Go through the entries below and copy each line containing the word "Renda".

┄┄┄┄┄┄┄┄┄┄┄┄┄┄┄┄┄┄┄┄

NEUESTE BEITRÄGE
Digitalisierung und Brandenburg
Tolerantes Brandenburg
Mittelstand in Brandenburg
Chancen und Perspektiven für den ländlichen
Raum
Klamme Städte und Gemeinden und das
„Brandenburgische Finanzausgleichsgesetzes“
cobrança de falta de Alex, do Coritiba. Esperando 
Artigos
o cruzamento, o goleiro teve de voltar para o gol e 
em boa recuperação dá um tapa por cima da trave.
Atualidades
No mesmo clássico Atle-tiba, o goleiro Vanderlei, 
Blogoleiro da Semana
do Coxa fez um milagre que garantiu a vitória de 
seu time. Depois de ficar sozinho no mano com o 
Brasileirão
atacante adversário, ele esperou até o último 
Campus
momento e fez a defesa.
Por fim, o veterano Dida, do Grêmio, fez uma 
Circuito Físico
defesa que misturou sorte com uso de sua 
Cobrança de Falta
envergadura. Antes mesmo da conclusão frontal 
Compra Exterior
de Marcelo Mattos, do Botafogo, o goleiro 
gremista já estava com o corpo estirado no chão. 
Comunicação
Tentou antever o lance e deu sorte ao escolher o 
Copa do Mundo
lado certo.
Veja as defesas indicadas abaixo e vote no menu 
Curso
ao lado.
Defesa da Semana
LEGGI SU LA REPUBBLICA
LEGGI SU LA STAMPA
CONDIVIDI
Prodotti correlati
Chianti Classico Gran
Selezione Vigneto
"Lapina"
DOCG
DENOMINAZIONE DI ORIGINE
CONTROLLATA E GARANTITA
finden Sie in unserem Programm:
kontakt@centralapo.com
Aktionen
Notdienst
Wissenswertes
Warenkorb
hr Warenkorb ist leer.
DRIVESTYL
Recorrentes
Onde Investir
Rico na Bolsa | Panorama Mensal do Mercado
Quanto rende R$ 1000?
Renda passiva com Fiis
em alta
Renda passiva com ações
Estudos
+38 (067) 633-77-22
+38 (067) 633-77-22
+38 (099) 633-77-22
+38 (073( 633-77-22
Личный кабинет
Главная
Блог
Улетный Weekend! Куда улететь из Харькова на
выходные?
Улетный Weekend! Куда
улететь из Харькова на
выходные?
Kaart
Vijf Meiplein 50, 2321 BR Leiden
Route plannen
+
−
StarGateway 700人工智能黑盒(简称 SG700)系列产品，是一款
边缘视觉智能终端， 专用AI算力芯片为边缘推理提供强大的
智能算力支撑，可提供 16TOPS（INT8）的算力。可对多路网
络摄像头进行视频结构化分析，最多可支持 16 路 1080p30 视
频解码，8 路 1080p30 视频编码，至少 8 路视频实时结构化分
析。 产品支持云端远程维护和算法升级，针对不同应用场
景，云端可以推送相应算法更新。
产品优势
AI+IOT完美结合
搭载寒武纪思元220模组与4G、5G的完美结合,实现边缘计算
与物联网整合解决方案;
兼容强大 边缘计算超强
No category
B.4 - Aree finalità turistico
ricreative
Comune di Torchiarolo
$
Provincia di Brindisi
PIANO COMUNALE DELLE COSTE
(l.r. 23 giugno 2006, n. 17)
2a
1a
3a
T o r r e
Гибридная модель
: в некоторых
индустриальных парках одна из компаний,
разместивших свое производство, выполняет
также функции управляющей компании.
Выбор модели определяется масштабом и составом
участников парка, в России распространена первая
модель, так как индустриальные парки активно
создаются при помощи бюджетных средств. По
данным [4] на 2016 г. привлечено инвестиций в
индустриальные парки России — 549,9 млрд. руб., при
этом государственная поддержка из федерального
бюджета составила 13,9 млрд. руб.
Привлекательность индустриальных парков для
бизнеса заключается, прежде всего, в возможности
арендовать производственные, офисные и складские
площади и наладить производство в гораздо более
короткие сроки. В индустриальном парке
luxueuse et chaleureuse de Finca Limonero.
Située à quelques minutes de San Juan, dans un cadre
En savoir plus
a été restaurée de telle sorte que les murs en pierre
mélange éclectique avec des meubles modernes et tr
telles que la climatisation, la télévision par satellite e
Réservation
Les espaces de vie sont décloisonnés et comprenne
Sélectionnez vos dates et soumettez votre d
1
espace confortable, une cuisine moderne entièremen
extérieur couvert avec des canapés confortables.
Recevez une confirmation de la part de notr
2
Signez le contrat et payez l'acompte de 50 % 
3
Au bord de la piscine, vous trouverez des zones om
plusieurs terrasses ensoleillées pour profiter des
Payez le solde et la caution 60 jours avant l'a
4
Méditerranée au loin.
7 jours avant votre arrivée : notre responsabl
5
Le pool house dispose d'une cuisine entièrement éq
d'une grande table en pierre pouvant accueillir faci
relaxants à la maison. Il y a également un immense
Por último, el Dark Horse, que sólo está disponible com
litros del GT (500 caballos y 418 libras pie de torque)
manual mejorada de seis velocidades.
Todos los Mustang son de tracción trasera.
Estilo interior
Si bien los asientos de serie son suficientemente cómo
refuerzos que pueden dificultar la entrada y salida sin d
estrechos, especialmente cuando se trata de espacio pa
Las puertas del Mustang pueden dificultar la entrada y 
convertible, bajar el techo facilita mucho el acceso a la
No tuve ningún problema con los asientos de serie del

┄┄┄┄┄┄┄┄┄┄┄┄┄┄┄┄┄┄┄┄

YOUR SOLUTION
Renda passiva com Fiis
Renda passiva com ações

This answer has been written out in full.